El final del año recientemente fenecido y el comienzo del 2012 se llenaron de acontecimientos políticos sin solución de continuidad y algunos de ellos dejaron perpleja a la ciudadanía.

El hecho que conmovió a la sociedad, es el relato de la, en primera instancia, “terrible” enfermedad que padecía nuestra señora Presidente, y que finalmente, para alivio de todos y en especial de Cristina, resultara “falso positivo” lo informado en el primer comunicado efectuado por la Unidad Médica Presidencial. Hoy el cáncer es una enfermedad, como cualquier otra, que puede provocar la muerte, pero que cada vez más, debido a los adelantos científicos, detectado a tiempo, es decir sin propagación o recién iniciada ésta, su tratamiento tiene las mayores probabilidades de éxito.

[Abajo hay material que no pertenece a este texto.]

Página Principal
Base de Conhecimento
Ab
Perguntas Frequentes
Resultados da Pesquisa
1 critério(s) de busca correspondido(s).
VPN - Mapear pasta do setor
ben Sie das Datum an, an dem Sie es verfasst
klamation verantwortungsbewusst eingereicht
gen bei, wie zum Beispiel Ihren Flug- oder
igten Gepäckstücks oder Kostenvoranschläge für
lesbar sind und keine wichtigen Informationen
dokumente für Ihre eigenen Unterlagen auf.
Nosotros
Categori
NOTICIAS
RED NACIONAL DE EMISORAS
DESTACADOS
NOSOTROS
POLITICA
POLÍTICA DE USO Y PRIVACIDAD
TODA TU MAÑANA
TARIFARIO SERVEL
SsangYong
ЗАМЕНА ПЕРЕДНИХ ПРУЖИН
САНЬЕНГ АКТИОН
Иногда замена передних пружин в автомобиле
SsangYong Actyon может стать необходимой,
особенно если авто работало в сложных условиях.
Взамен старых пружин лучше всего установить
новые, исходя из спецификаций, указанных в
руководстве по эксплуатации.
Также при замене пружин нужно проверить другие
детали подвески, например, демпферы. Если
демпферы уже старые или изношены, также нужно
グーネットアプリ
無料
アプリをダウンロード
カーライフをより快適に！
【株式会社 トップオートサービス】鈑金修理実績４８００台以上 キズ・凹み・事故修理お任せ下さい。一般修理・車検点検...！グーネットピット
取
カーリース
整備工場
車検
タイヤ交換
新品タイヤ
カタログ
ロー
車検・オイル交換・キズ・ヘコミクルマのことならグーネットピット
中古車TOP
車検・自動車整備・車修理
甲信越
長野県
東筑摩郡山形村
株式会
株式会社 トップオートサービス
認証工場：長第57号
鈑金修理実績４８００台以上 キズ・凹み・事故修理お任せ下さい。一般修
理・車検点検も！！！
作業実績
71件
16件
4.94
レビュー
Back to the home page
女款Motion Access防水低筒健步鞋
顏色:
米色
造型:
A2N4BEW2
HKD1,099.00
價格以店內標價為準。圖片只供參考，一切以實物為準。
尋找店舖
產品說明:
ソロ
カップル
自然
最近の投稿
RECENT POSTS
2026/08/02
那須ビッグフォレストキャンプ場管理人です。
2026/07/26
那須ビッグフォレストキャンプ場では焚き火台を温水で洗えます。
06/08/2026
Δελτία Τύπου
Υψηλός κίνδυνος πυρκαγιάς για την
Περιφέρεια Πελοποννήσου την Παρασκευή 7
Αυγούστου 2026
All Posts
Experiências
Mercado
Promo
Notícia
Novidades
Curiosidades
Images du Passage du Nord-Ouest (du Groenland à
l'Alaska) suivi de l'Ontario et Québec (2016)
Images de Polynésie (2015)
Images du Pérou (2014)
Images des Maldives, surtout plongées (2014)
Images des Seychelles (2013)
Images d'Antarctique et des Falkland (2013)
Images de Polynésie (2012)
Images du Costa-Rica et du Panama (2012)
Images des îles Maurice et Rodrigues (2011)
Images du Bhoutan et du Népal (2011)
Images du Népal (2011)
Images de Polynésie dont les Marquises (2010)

CFK en una revisación de rutina, y biopsia mediante, es informada de su mal. La sensación que experimentó es no deseable a ninguna persona, sobretodo por cuanto no tenía la menor sospecha o síntoma sobre lo diagnosticado. Es distinto el caso, de la persona que viene con problemas y a veces la detección del mal, quita la incertidumbre (que es el peor  estado humano) y se cobra fuerzas para enfrentar la enfermedad. Es totalmente comprensible, la “bronca” que pudo tener Cristina cuando se le avisó sobre la inexistencia del carcinoma (y un alivio al mismo tiempo), ya que el mal momento vivido no será olvidado fácilmente. Todo ocurrido por una mala comunicación y/o coordinación entre el equipo médico actuante y el de la Presidente y por una evidente falta de profesionalidad en los responsables de dar la información oficial. De todos modos, lo importante es que, para todos, la Presidenta estará en plenas  condiciones para gestionar por cuatro años complicados.